La facturation électronique n’est plus une simple évolution technique réservée aux grandes entreprises. À partir de 2026, elle va devenir une réalité concrète pour des millions de professionnels en France. Mais avant d’entrer dans le détail des obligations, encore faut-il bien comprendre de quoi on parle, qui est concerné et quels formats seront autorisés.

Définition de la facturation électronique
La facturation électronique, aussi appelée e-invoicing, désigne l’émission, la transmission et la réception de factures sous un format électronique structuré, selon des règles précises définies par l’administration fiscale. Contrairement à une facture papier ou à un simple PDF envoyé par email, une facture électronique contient des données normalisées, lisibles automatiquement par les systèmes informatiques.
C’est justement ce socle de données structurées qui fait toute la différence. Il permet non seulement au client de traiter la facture plus rapidement, mais aussi à l’administration fiscale de recevoir certaines informations en temps réel. La facture électronique s’inscrit ainsi dans un cadre beaucoup plus large de modernisation des échanges entre entreprises et pouvoirs publics.
Dans le cadre de la réforme, deux notions reviennent souvent. D’un côté, le e-invoicing, qui concerne l’envoi et la réception des factures électroniques entre entreprises. De l’autre, le e-reporting, qui correspond à la transmission de certaines données de facturation à l’administration fiscale, notamment lorsque le client n’est pas soumis à la facturation électronique (particulier, entreprise étrangère non établie en France, etc.).
Autrement dit, la facture électronique n’est pas seulement un changement de support. C’est une nouvelle façon de gérer, tracer et sécuriser les échanges commerciaux, avec des règles communes pour tous.
Entreprises concernées
La réforme de la facturation électronique concerne toutes les entreprises assujetties à la TVA et établies en France, quelle que soit leur taille ou leur forme juridique. Auto-entrepreneurs, entreprises individuelles, sociétés, tous sont concernés dès lors qu’ils entrent dans le champ de la TVA.
Il est important de noter que le terme assujetti à la TVA ne signifie pas forcément redevable de la TVA. Les entreprises en franchise en base, ou exerçant des activités exonérées, restent assujetties et sont donc concernées par certaines obligations, notamment la réception des factures électroniques, et devront donc choisir une plateforme agréée (PA).
La réforme vise principalement les opérations B2B réalisées en France.
Concrètement :
- Les entreprises assujetties à la TVA (régime réel simplifié ou normal) doivent émettre et recevoir des factures électroniques ;
- Les entreprises en franchise de TVA doivent également émettre et recevoir des factures électroniques ;
- Les professions exonérées de TVA (professions médicales, SCI, LMNP…) doivent recevoir des factures électroniques, mais n’ont pas à les émettre ;
- Les entreprises situées dans les DOM (Martinique, Guadeloupe, Réunion) sont concernées par l’émission et la réception de factures électroniques.
À l’inverse, certaines structures ne sont pas concernées par la réforme : les particuliers, les associations à but non lucratif, les entreprises étrangères non établies en France et celles établies dans les COM.

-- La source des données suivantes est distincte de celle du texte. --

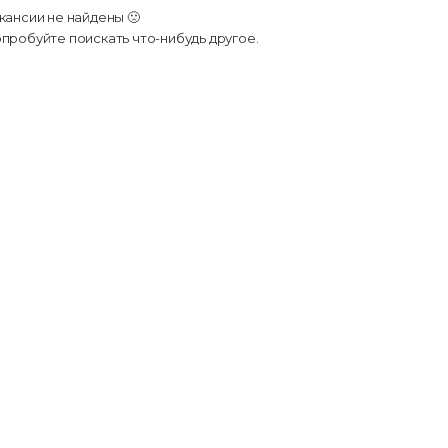
кансии не найдены 🙁
пробуйте поискать что-нибудь другое.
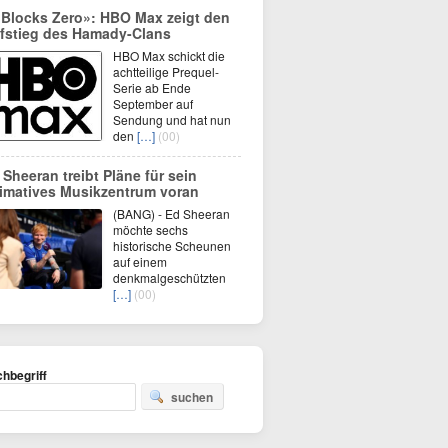
 Blocks Zero»: HBO Max zeigt den
fstieg des Hamady-Clans
HBO Max schickt die
achtteilige Prequel-
Serie ab Ende
September auf
Sendung und hat nun
den
[…]
(00)
 Sheeran treibt Pläne für sein
timatives Musikzentrum voran
(BANG) - Ed Sheeran
möchte sechs
historische Scheunen
auf einem
denkmalgeschützten
[…]
(00)
hbegriff
suchen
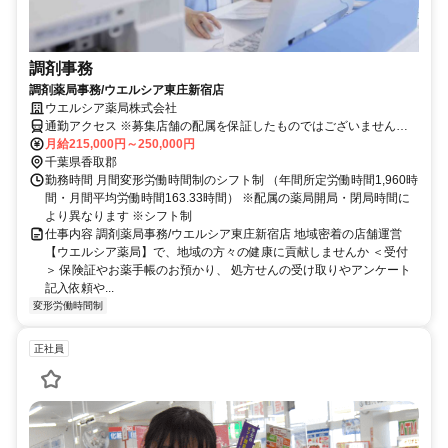
調剤事務
調剤薬局事務/ウエルシア東庄新宿店
ウエルシア薬局株式会社
通勤アクセス ※募集店舗の配属を保証したものではございませんの
で予めご了承ください ※配属店舗は上記店舗以外の可能性がござい
月給215,000円～250,000円
ます ※勤務店舗の指定は出来かねます。 勤務区分を下記の３つから
千葉県香取郡
選択 ＜エリア職＞ 原則として転居を伴う異動はございません。 自宅
勤務時間 月間変形労働時間制のシフト制 （年間所定労働時間1,960時
から50km圏内、通勤片道90分圏内での配属店舗となります。 ＜リー
間・月間平均労働時間163.33時間） ※配属の薬局開局・閉局時間に
ジョナル職＞ 異動の範囲は本拠地とその隣接県または直線距離で概
より異なります ※シフト制
ね100km以内 ※社宅制度・赴任手当制度あり ＜ナショナル職＞ 全国
仕事内容 調剤薬局事務/ウエルシア東庄新宿店 地域密着の店舗運営
の店舗への異動あり ※社宅制度・赴任手当制度あり
【ウエルシア薬局】で、地域の方々の健康に貢献しませんか ＜受付
＞ 保険証やお薬手帳のお預かり、 処方せんの受け取りやアンケート
記入依頼や...
変形労働時間制
正社員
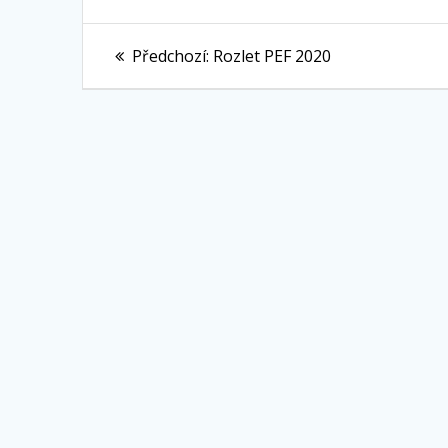
Navigace
Předchozí
Předchozí:
Rozlet PEF 2020
pro
příspěvek:
příspěvek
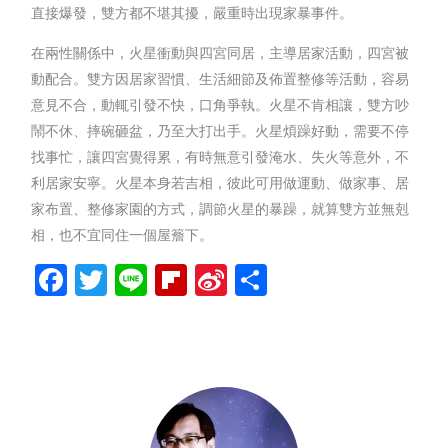
直接爆發，雙方都不堪其擾，嚴重時出現家暴事件。
在兩性關係中，火星衝動與四宮同居，主導居家活動，四宮被
動配合。雙方因居家習慣、生活細節及佈置整修等活動，容易
意見不合，動輒引發不快，口角爭執。火星不肯相讓，雙方吵
鬧不休、摔碗砸盆，乃至大打出手。火星煩躁好動，需要不停
找事忙，讓四宮覺得累，有時無意引發淹水、失火等意外，不
利居家安寧。火星本身若吉相，彼此可用做運動、做家事、居
家布置、整修家園的方式，調節火星的暴躁，就算雙方並無剋
相，也不宜同住一個屋簷下。
Facebook
Twitter
Line
Flipboard
Sina
分
Weibo
享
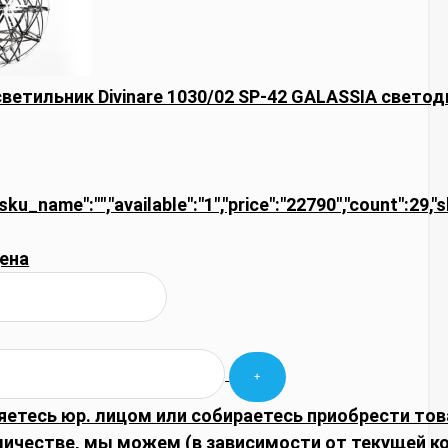
ветильник Divinare 1030/02 SP-42 GALASSIA свето
"sku_name":"","available":"1","price":"22790","count":29,
ена
яетесь юр. лицом или собираетесь приобрести тов
личестве, мы можем (в зависимости от текущей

La mise en œuvre de la réforme sera progressive à partir de septembre 2026, avec une généralisation complète prévue d’ici septembre 2027 selon la taille des entreprises.
Formats autorisés
Pour être reconnue comme une véritable facture électronique, une facture devra respecter des formats précis, validés par l’administration fiscale. Les factures PDF classiques, même créées et envoyées en ligne, ne sont pas considérées comme des factures électroniques.
Trois formats seront autorisés :
- Factur-X, un format hybride qui combine un PDF lisible par l’humain et un fichier XML lisible par les systèmes informatiques ;
- UBL (Universal Business Language), un format entièrement structuré, pensé pour les échanges automatisés ;
- CII (Cross Industry Invoice), également basé sur des données structurées.
En France, le format Factur-X est clairement privilégié. Il présente l’avantage de rester compréhensible pour les utilisateurs tout en répondant aux exigences techniques de la réforme.
Ces formats garantissent l’authenticité de l’origine de la facture, l’intégrité de son contenu et sa lisibilité dans le temps. Ils permettent surtout un traitement automatique des données par les logiciels comptables et par l’administration, sans ressaisie manuelle.
La facture électronique devra transiter par une plateforme agréée, chargée de sécuriser les échanges et de transmettre les informations nécessaires à l’administration fiscale. Le choix de cette plateforme deviendra donc une étape incontournable pour toutes les entreprises concernées.